Geoffrey Gwen: Hey Matt. Thanks for the question. So, right now, craft is not operating on a 24/7 schedule through the week. We operate pretty much around the clock. But we are moving towards having the capability to do a 24/7 schedule around the clock. But it’s not just the number of shifts we are running. It’s also the utilization of the printer. So, we have one machine currently, as we have talked about in the past, and we have the capability to get utilization up significantly. We know there is a number of people that have operated this machine actually worldwide. And based on our partners, we think that we can get to a point where we are doing double what we are doing today, possibly a little bit less than that, but really utilizing the printer a lot more than where we are today. So, we have a lot of room to improve here.

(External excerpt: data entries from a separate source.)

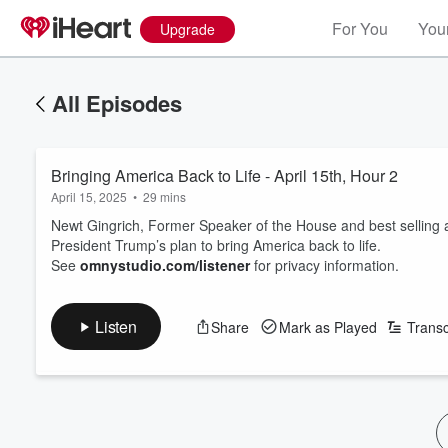
For You
Your
Upgrade
All Episodes
Bringing America Back to Life - April 15th, Hour 2
April 15, 2025
•
29 mins
Newt Gingrich, Former Speaker of the House and best selling aut
President Trump’s plan to bring America back to life.
See
omnystudio.com/listener
for privacy information.
Listen
Share
Mark as Played
Transc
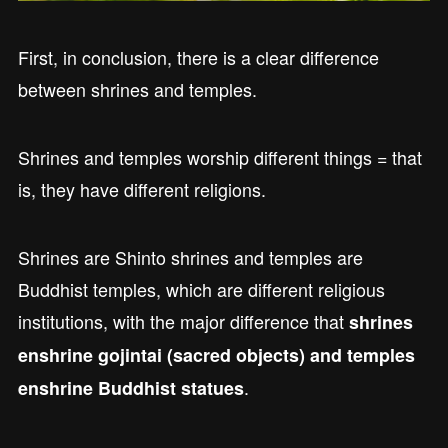
First, in conclusion, there is a clear difference
between shrines and temples.
Shrines and temples worship different things = that
is, they have different religions.
Shrines are Shinto shrines and temples are
Buddhist temples, which are different religious
institutions, with the major difference that
shrines
enshrine gojintai (sacred objects) and temples
.
enshrine Buddhist statues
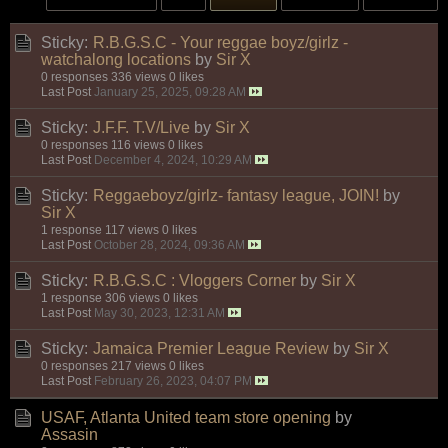
Sticky:
R.B.G.S.C - Your reggae boyz/girlz -
watchalong locations
by
Sir X
0 responses
336 views
0 likes
Last Post
January 25, 2025, 09:28 AM
Sticky:
J.F.F. T.V/Live
by
Sir X
0 responses
116 views
0 likes
Last Post
December 4, 2024, 10:29 AM
Sticky:
Reggaeboyz/girlz- fantasy league, JOIN!
by
Sir X
1 response
117 views
0 likes
Last Post
October 28, 2024, 09:36 AM
Sticky:
R.B.G.S.C : Vloggers Corner
by
Sir X
1 response
306 views
0 likes
Last Post
May 30, 2023, 12:31 AM
Sticky:
Jamaica Premier League Review
by
Sir X
0 responses
217 views
0 likes
Last Post
February 26, 2023, 04:07 PM
USAF, Atlanta United team store opening
by
Assasin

Matthew Campbell: Got it. That’s helpful. And then when we look at the spirits business, clearly, you have been calling some distributors that were not profitable for you. Where are you in this process? And when do you think you will start seeing growth on the spirits business again?

Geoffrey Gwen: So, we are actually seeing growth in our biggest volume brand. So, the three brands we should think about are Portland Potato Vodka, Burnside and the tequila business. Historically, we have had to redirect investment from the tequila business, which is a broader distribution footprint. We have the least ability to impact the supply chain there. And the other aspect of that is we have probably the least amount of brand equity and market presence in those various markets. So, relative to the distributor, we are probably be in a weaker position. Portland, in our home market, we are extremely strong. I mean Portland Potato Vodka is the hometown vodka. Eastside Bourbons are the same hometown bourbons, and we have a lot more room.

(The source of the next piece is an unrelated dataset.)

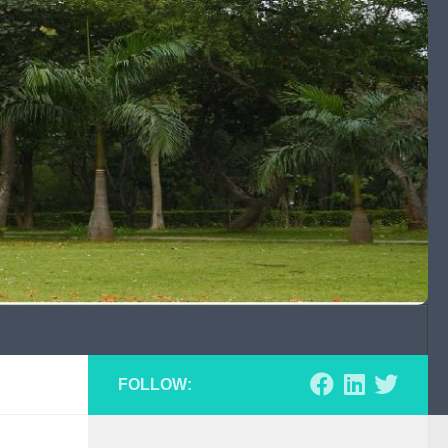
FOLLOW:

It’s also a controlled state. So, we have much more visibility into where and how the product is placed. So, when we look at those three brands, we started the year making investments immediately as we got into the kind of the consumption side of the season in Portland Potato Vodka and we have seen those volumes grow. And those have sequentially improved and picked up and gotten to a point where we are seeing strong double-digit volume increases. Tequila [ph] business, on the other hand, has not shrunk, and that’s offset the performance of the Portland Potato Vodka wins. Now, I would say the focus here is to win Oregon first, reset the Azuñia Tequila business and then grow from there. So, we are working on that. So, each of the three brands this year, we are hoping it’s going to have a meaningful change in the brand position.

Azuñia probably is going to be the last one, but certainly, you will see some stuff for the Burnside here shortly and then also start catching up with Portland Potato Vodka as far as the turnaround in the volume. So, that’s our expectation for the back half of the year. Stronger results in PPV, picking up volumes with from things that we will be announcing here shortly on Burnside, and Tequila is still something that we are working on that we will come out with some more details on that in the back half of the year, hopefully. So, you should expect to see improvements as we go through the year.

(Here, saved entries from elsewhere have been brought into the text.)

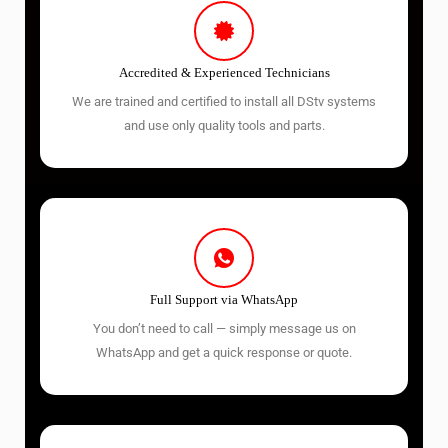
Accredited & Experienced Technicians
We are trained and certified to install all DStv systems
and use only quality tools and parts.
Full Support via WhatsApp
You don’t need to call — simply message us on
WhatsApp and get a quick response or quote.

Matthew Campbell: Thank you. That’s helpful, Geoff. Great work, I know this has been a long turnaround, but I really appreciate all the hard work and the vision that you have had to make some hard decisions there. And it’s gratifying and see you can start to turn the corner to help drive cash flow so that you can make those investments in the spirits business. I appreciate the work.

Geoffrey Gwen: Thanks Matt. Appreciate it.

Operator: [Operator Instructions] And at this time, I am showing no additional questions, I would like to turn the floor back over to Geoffrey for any closing remarks.

Geoffrey Gwen: Great. Thank you, Jamie. I appreciate the time and thank you to all of you that listened to this call, and we look forward to talking to you at the end of the third quarter. Alright. Thanks.

Operator: And ladies and gentlemen, at this time, we will be concluding today’s conference call and presentation. We thank you for joining today’s conference. You may now disconnect your lines.